Here, we pick up with debugging the call to dsconv within the ARPACK library itself from the last post. This is when the repo was at this commit

When we run the tests against the Arpack wrapped function directly, it errors.

using Pkg; Pkg.test("ArpackInJulia"; test_args=["arpackjll"])

In particular, the following code always returns “-1”

import Arpack_jll, LinearAlgebra

function arpack_dsconv(n::Int, ritz::Vector{Float64}, bounds::Vector{Float64},
                      tol::Float64)
  nconv::LinearAlgebra.BlasInt = -1
  ccall((:dsconv_, Arpack_jll.libarpack), Cvoid,
    (Ref{LinearAlgebra.BlasInt},
     Ptr{Float64},
     Ptr{Float64},
     Ref{Float64},
     Ref{LinearAlgebra.BlasInt}),
    n, ritz, bounds, tol, nconv)
  return nconv
end

Ugh. This is tough to debug. It seems like nconv always isn’t getting updated. One of my common refrains is that problems occur at boundaries between code. Interfaces are very hard to get right because slight differences in models can manifest as bugs or just outright incorrect answers. This is exactly what we are seeing here.

Now, I could just jump to the solution, which is blindingly obvious in retrospect. On the other hand, there’s value in walking through the process I used. (Or so I tell myself.)

Given that the code above doesn’t work, what were my working hypotheses about the causes?
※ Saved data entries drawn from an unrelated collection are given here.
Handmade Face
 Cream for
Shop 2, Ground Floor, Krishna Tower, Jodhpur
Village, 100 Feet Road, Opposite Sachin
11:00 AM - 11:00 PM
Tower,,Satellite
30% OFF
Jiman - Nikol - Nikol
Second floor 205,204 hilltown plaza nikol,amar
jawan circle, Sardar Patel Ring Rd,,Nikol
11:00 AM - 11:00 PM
  • So maybe I don’t understand how the fortran calling stuff works and I shouldn’t have expected this to get updated.
  • Maybe Julia is doing something I don’t understand?
  • There is some odd interaction for this particular piece of code?
  • The Fortran / Arpack code doesn’t do what I think it does.

Well, the last one is the the most important as everything follows from my assumption the fortran code works. So that seems like a good place to start. (In truth, I did futz around with some of the others, but then quickly settled on this one.)
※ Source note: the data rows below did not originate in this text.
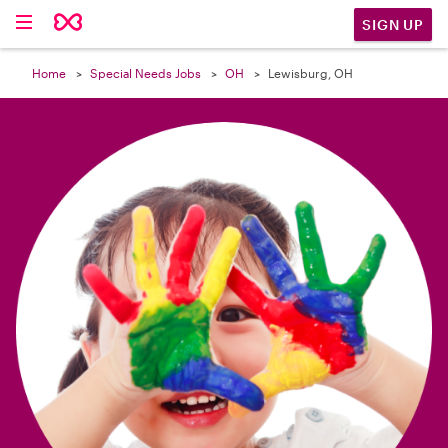

SIGN UP
Home
Special Needs Jobs
OH
Lewisburg, OH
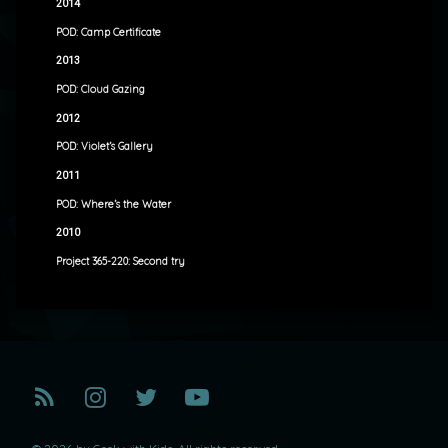
2014
POD: Camp Certificate
2013
POD: Cloud Gazing
2012
POD: Violet’s Gallery
2011
POD: Where’s the Water
2010
Project 365-220: Second try
RSS
Instagram
Twitter
YouTube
Step 1. Do something you know or strongly suspect will work.

Arpack is designed to work with C and C++. There are just fewer places for bugs to hide there. So I wanted to make sure I could call this from C and get the response I expected.

This gave me the following C program.

#include <inttypes.h>
typedef int64_t blasint;
void dsconv_(blasint* n, double* ritz, double* bounds, double* tol, blasint *nconv);

#include <printf.h>

int main(int argc, char** argv) {
  double ritz[] = {1.0, 1.0, 1.0};
  double bounds[] = {0.0, 0.0, 0.0};
  double tol = 1e-8;
  blasint n = 3;
  blasint nconv = 4;

  dsconv_(&n, ritz, bounds, &tol, &nconv);

  printf("nconv = %i\n", (int)nconv);
  return 0;
}

Which I saved into a file: test_dsconv.c. This should print 3 if I’ve understood this correctly. (And the other Julia code is correct.)

I wanted to compile this against the Julia libraries. Here’s how I got it working. Get the path to libarpack from Julia

@show Arpack_jll.libarpack_path
/Users/dgleich/.julia/artifacts/096eefeb84e5b1a463aefac5a561d6109f6e9467/lib/libarpack.2.0.0.dylib    

(Ugh, security breach… yes, my local username is dgleich. Entirely surprising!) After much fussing with library paths, etc. here’s how to get this all compiled.

gcc test_dsconv.c \
  /Users/dgleich/.julia/artifacts/096eefeb84e5b1a463aefac5a561d6109f6e9467/lib/libarpack.2.0.0.dylib \
  -Wl,-rpath /Users/dgleich/.julia/artifacts/096eefeb84e5b1a463aefac5a561d6109f6e9467/lib/ \
  -Wl,-rpath /Applications/Julia-1.6.app/Contents/Resources/julia/lib/julia

Let’s pick this apart.

gcc test_dsconv.c
# above is the call to compile this piece of code

/Users/dgleich/.julia/artifacts/096eefeb84e5b1a463aefac5a561d6109f6e9467/lib/libarpack.2.0.0.dylib
# above is telling it we want to use this library.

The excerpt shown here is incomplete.